Write the lines below out exactly, dropping each picture.

**STORED DATA**
+===+

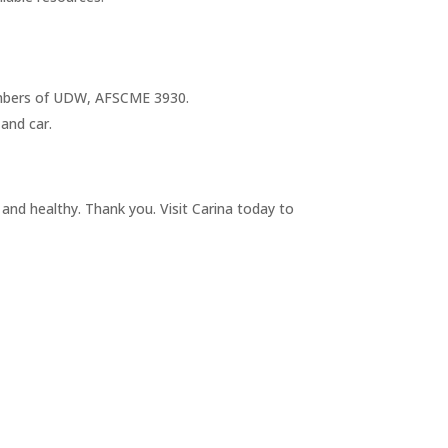
 members of UDW, AFSCME 3930.
 and car.
 and healthy. Thank you. Visit Carina today to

+===+

**SOLUTION**
 members of UDW, AFSCME 3930.
 and car.
 and healthy. Thank you. Visit Carina today to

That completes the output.